[Collected data]
────────────────

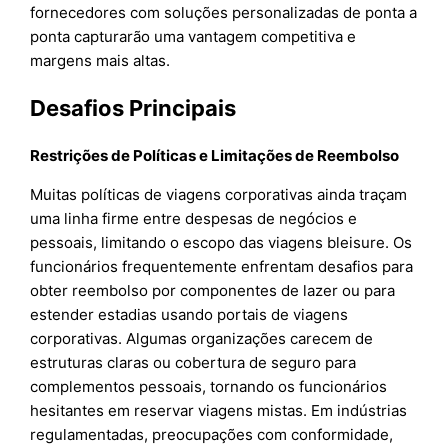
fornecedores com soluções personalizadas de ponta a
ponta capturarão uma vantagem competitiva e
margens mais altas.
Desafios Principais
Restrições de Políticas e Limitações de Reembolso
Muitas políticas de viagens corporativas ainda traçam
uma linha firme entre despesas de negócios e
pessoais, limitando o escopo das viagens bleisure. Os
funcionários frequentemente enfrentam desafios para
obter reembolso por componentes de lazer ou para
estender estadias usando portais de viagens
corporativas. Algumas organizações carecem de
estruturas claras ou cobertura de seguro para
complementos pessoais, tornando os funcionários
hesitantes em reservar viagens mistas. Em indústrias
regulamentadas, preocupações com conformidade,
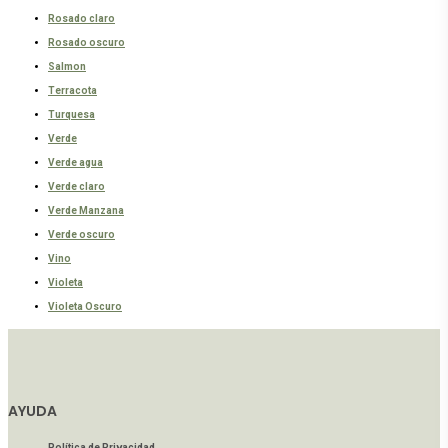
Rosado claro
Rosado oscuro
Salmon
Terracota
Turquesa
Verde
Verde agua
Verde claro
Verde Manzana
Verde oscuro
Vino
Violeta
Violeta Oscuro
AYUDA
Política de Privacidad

────────────────

▶ _Task directions_:
"funcionários" is the word to look for; copy every line of the data that has it.

▶ _Exercise output_:
funcionários frequentemente enfrentam desafios para
complementos pessoais, tornando os funcionários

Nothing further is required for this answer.